━━━━━ PROVIDED ENTRIES

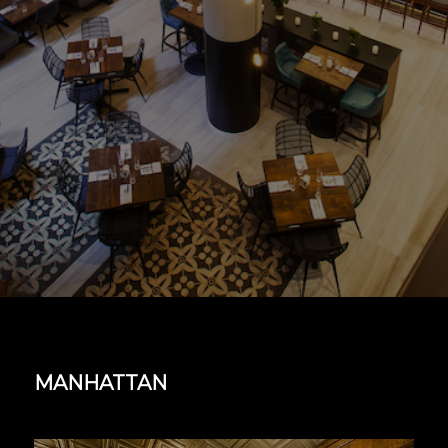
MANHATTAN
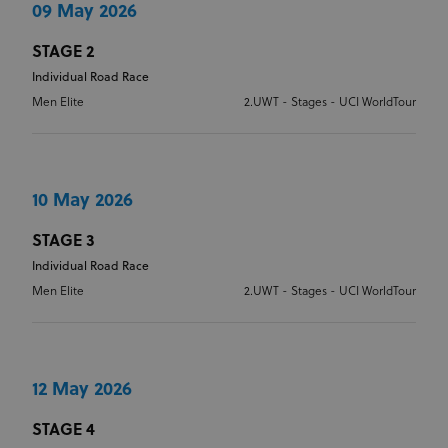
09 May 2026
OVERALL YOUTH CLASSIFICATION
STAGE YOUTH CLASSIFICATION
STAGE 2
Individual Road Race
Men Elite
2.UWT - Stages - UCI WorldTour
OVERALL YOUTH CLASSIFICATION
10 May 2026
STAGE 3
Individual Road Race
Men Elite
2.UWT - Stages - UCI WorldTour
12 May 2026
STAGE 4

━━━━━━━━━━

◆ THE TASK: Print each record as it appears above, dropping every picture from the copy.

◆ ANSWER SECTION:
MANHATTAN
09 May 2026
OVERALL YOUTH CLASSIFICATION
STAGE YOUTH CLASSIFICATION
STAGE 2
Individual Road Race
Men Elite
2.UWT - Stages - UCI WorldTour
OVERALL YOUTH CLASSIFICATION
10 May 2026
STAGE 3
Individual Road Race
Men Elite
2.UWT - Stages - UCI WorldTour
12 May 2026
STAGE 4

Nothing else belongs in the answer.